Keywords: Diagnosis/Prediction, Machine Learning/Artificial Intelligence, 3D MRI
Motivation: Automated detection for disproportionately enlarged subarachnoid-space hydrocephalus (DESH) using 3D MRIs.
Goal(s): We developed robust deep learning models for accurate DESH detection by automatically segmenting regions.
Approach: Utilized 3D U-Net for segmentation and multimodal convolutional neural network for classification. Achieved high accuracy, with mean Dice scores ranging 0.60 – 0.84 and softmax probability scores exceeding 0.95. All of the area under the curves exceeded 0.97.
Results: Successfully developed the highly accurate deep learning models in automatically segmentation of ventricles and regional subarachnoid spaces and in the detecting DESH, ventricular dilatation, tightened sulci in the high convexities, and Sylvian fissure dilatation.
Impact: Combining a 3D U-Net model and a multi-modal convolutional neural network model, disproportionately enlarged subarachnoid-space hydrocephalus (DESH) for idiopathic normal pressure hydrocephalus (iNPH) was automatically detected with automatically segmented regions from 3D T1- and T2-weighted MRIs.
We would like to thank the radiology staff of the Shiga University of Medical Science, particularly Shinnosuke Hiratsuka, Masahiro Yoshimura, Asuka Nishihara, Kohei Ohashi, and Mika Adachi. We are grateful to the FUJIFILM Corporation for using the latest version of the SYNAPSE 3D workstation.
This research was supported by research grants from the Japan Society for the Promotion of Science, KAKENHI (Grant number: 21K09098, 22H03020, and 22H00190); from the FUJIFILM Corporation; from the G-7 Scholarship Foundation; from the Taiju Life Social Welfare Foundation; from the Osaka Gas Group Welfare Foundation; and from the Ministry of Education, Culture, Sports, Science and Technology as “Program for Promoting Researches on the Supercomputer Fugaku” (Development of human digital twins for cerebral circulation using Fugaku, JPMXP1020230118). The funders had no influence or involvement in the writing of this article. The funders had no effect or involvement in the writing of this article. The funders had no role in the study design, data collection and analysis, decision to publish, or preparation of the manuscript.

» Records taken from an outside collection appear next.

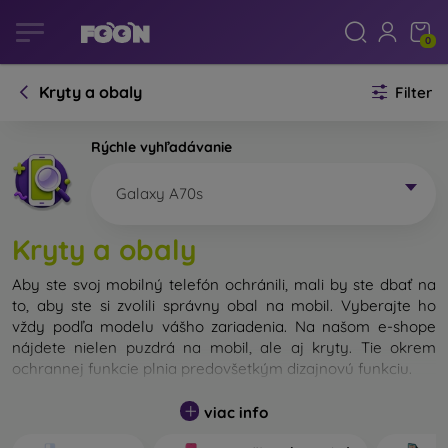
0
Kryty a obaly
Filter
Rýchle vyhľadávanie
Galaxy A70s
Kryty a obaly
Aby ste svoj mobilný telefón ochránili, mali by ste dbať na
to, aby ste si zvolili správny obal na mobil. Vyberajte ho
vždy podľa modelu vášho zariadenia. Na našom e-shope
nájdete nielen puzdrá na mobil, ale aj kryty. Tie okrem
ochrannej funkcie plnia predovšetkým dizajnovú funkciu.
Kryt na mobil môžeme nazvať tiež zadný kryt. Je určený na
viac info
ochranu zadnej časti telefónu. Jednotlivé kryty na mobil sa
odlišujú hlavne hrúbkou a použitým materiálom na ich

1. Nakajima M, Yamada S, Miyajima M, et al. Guidelines for management of idiopathic normal pressure hydrocephalus (Third edition): Endorsed by the Japanese society of normal pressure hydrocephalus. Neurol Med Chir (Tokyo) 2021
2. Hashimoto M, Ishikawa M, Mori E, et al. Diagnosis of idiopathic normal pressure hydrocephalus is supported by MRI-based scheme: a prospective cohort study. Cerebrospinal Fluid Research 2010;7
3. Yamada S, Ito H, Matsumasa H, et al. Tightened Sulci in the High Convexities as a Noteworthy Feature of Idiopathic Normal Pressure Hydrocephalus. World Neurosurg 2023;176:e427-e37
Segmentation of three volumes of interest from 3D T1-weighted and T2-weighted MRI in iNPH
The green indicates the total ventricle, the yellow indicates the high-convexity part of the subarachnoid space, and the purple indicates the Sylvian fissure and basal cistern. The upper left is from anterior to 3D T1-weighted MRI, the upper right is from anterior to T2-weighted MRI, the lower left is from posterior to T1-weighted MRI, and the lower right is from posterior to T2-weighted MRI.
Two combined deep learning models; A. 3D U-Net model with four layers for volumetric semantic segmentation task and B: Multi-modal convolutional neural network for image classification task
Each blue box corresponds to a multi-channel feature map. The number of channels is denoted on front of the box. White boxes indicate copied feature maps. The image intensities of input images were normalized to [0, 1] by their maximum and minimize values.
External validation by comparing manually and automatically segmented regions from 3D T1-weighted and T2-weighted images
Green indicates the total ventricles, purple indicates Sylvian fissure and basal cistern, yellow indicates high-convexity part of the subarachnoid space, and marine blue indicates other subarachnoid spaces.
Flow of deep learning models
In the first step, the volumetric semantic segmentation task employed a 3D U-Net with four layers, consisting of 3D convolution with a batch normalization layer, ReLU activation layer, max pooling layer, and 3D up-convolution layer. In the second step, the image classification task employed a multimodal convolutional neural network. As supplemental indices for DESH diagnosis, the DESH index, Venthi index, and Sylhi index were created.